Memasuki ruang kelas, Arabella menangkap sosok Kimmy dan Blair yang memandangnya dengan tatapan tajam, sesaat membuatnya bertanya-tanya apa yang salah hingga akhirnya ia ingat bahwa ia telah memblokir kartu kreditnya minggu lalu. Sungguh heran karena itu adalah haknya dan tidak pantas bagi mereka berdua untuk terlihat begitu marah.

Arabella duduk di salah satu kursi yang masih tersedia dan mengeluarkan buku pelajaran dari dalam tas. Tepat pada saat itu, Joshua datang dan mengambil kursi di sebelahnya.

"Hai," sapanya. "Kau menghilang selama hampir seminggu," ucap Joshua sembari memberikan setumpuk kertas kepadanya, salinan catatan mata pelajaran milik pria itu yang terlewatkan oleh Arabella.

"Trims." Arabella menoleh dan tersenyum ke arahnya. "Kakiku terkilir dan kedua orangtuaku tidak mengijinkanku keluar dari rumah."

"Kau sudah baik-baik saja, bukan?"

Arabella mengangguk kemudian memandang pria itu dengan tatapan serius. "Tentang minggu lalu, aku minta maaf, Josh. Aku tidak bermaksud untuk—"

"Dimaafkan," potong Joshua cepat dan Arabella bersyukur bahwa pria itu sungguh-sungguh memaafkannya.

"Aku akan mentraktirmu nanti," bisik Arabella karena pengajar mereka sudah masuk ke dalam ruangan dan Joshua hanya menaikkan bahunya terserah.

Mengikuti pelajaran dengan seksama, kelas hari itu terasa lebih cepat dari biasanya. Entah karena topik yang dibahas hari ini menarik perhatiannya atau fakta bahwa menuju akhir kelasnya, pikiran Arabella mulai mengembara.

Selama hampir satu minggu ini, pikiran Arabella tidak bisa jauh-jauh dari pria yang sudah menolongnya. Bentuk wajah dan postur tubuh pria itu masih terbayang jelas dalam ingatannya dan terkadang ia bahkan masih bisa mengingat aroma parfum pria tersebut. Arabella juga masih bisa merasakan gendongan pria itu dan dibuat merona setiap kalinya.

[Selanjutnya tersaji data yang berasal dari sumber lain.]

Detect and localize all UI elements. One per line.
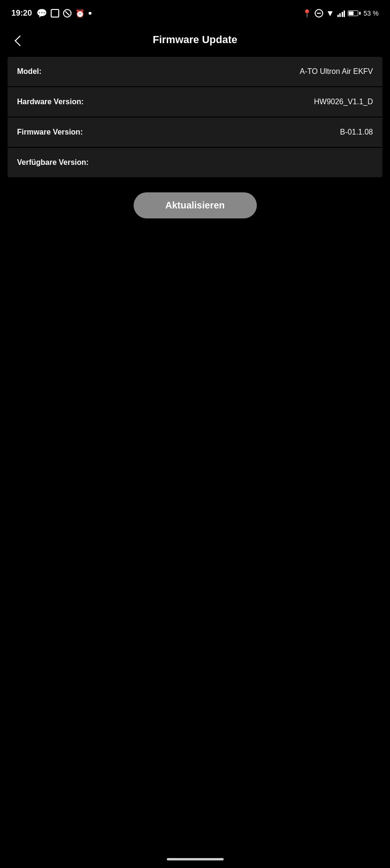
firmware-version-label: Firmware Version: — [17, 128, 83, 136]
dnd-icon — [315, 9, 323, 18]
square-icon — [51, 9, 59, 18]
back-arrow-icon — [13, 34, 25, 45]
app-header: Firmware Update — [0, 25, 390, 57]
info-section: Model: A-TO Ultron Air EKFV Hardware Ver… — [0, 57, 390, 177]
hardware-version-label: Hardware Version: — [17, 98, 84, 106]
hardware-version-value: HW9026_V1.1_D — [314, 98, 373, 106]
firmware-version-value: B-01.1.08 — [340, 128, 373, 136]
signal-icon — [337, 9, 345, 17]
back-button[interactable] — [11, 32, 27, 47]
alarm-icon: ⏰ — [75, 9, 85, 18]
firmware-version-row: Firmware Version: B-01.1.08 — [8, 118, 382, 147]
notification-dot — [89, 12, 91, 15]
status-icons-left: 💬 ⏰ — [36, 8, 91, 18]
available-version-row: Verfügbare Version: — [8, 148, 382, 177]
status-bar-left: 19:20 💬 ⏰ — [11, 8, 91, 18]
battery-percent: 53 % — [363, 9, 379, 17]
whatsapp-icon: 💬 — [36, 8, 47, 18]
status-time: 19:20 — [11, 9, 32, 18]
wifi-icon: ▼ — [326, 9, 335, 18]
circle-slash-icon — [63, 9, 72, 18]
button-section: Aktualisieren — [0, 177, 390, 234]
model-label: Model: — [17, 67, 42, 76]
model-row: Model: A-TO Ultron Air EKFV — [8, 57, 382, 86]
location-icon: 📍 — [302, 9, 312, 18]
model-value: A-TO Ultron Air EKFV — [300, 67, 373, 76]
available-version-label: Verfügbare Version: — [17, 158, 89, 167]
status-bar: 19:20 💬 ⏰ 📍 ▼ — [0, 0, 390, 25]
home-indicator — [167, 858, 224, 860]
hardware-version-row: Hardware Version: HW9026_V1.1_D — [8, 87, 382, 117]
update-button[interactable]: Aktualisieren — [134, 192, 257, 218]
page-title: Firmware Update — [27, 34, 363, 46]
status-bar-right: 📍 ▼ 53 % — [302, 9, 379, 18]
battery-icon — [348, 10, 361, 16]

Ia tidak mengerti apa yang membuatnya terus mengingat pria yang memiliki nama dengan awalan L tersebut. Arabella akui bahwa pria yang akhir-akhir ini selalu disebutnya dengan panggilan Mr.Brooks itu tampan dan memiliki suatu kharisma yang entah mengapa membuatnya terpana saat itu. Dan dari pakaian dan kendaraan yang dibawanya, Arabella tahu bahwa pria itu memiliki uang yang tidak sedikit.

Tebakan pertamanya adalah Mr.Brooks memiliki profesi yang menghasilkan banyak uang. Jika ia pikirkan baik-baik, sudah hampir pasti bahwa laki-laki itu adalah seorang pebisnis yang mungkin ada di kantor pusat Maxwell & Collins Enterprise dalam urusan pekerjaan. Arabella yakin akan hal itu.

Jika ternyata salah, tebakan keduanya adalah, Mr.Brooks bisa jadi adalah Dr.Brooks. Ia tidak mengerti tentang kedokteran, tapi sepertinya pria itu mengerti jika dilihat dari bagaimana ia menasehati dan menangani kaki Arabella yang terkilir.

Well, pebisnis atau dokter, keduanya merupakan profesi yang menurut Arabella cocok dilakoni oleh pria itu. Mr.Brooks atau Dr.Brooks, keduanya terdengar indah di telinganya. Dan sekarang ia penasaran dengan nama depan pria itu. Lucas terdengar alkitabiah, Liam dan Louis mengingatkannya akan seorang penyanyi, sedangkan Leo terdengar biasa saja.

Arabella sendiri lebih menyukai nama Logan, salah satu tokoh wolverine di film favoritnya. Yah, walaupun sayang karena Mr.Brooks sama sekali tidak mirip dengan tokoh film tersebut. Pria itu terlihat lebih beradab dan apik meskipun dua-duanya sama menarik baginya.

Tanpa sadar, Arabella tersenyum dan memandang kosong kedepan dengan tatapan yang sayu. Tangan kirinya menopang dagu sedangkan tangan kanannya masih memegang sebuah pen dan sibuk menulis hal yang tidak dapat dibaca oleh siapapun karena tidak jelas. Joshua menggaruk kepalanya heran. Kelas sudah bubar dan Arabella bahkan tidak menyadarinya.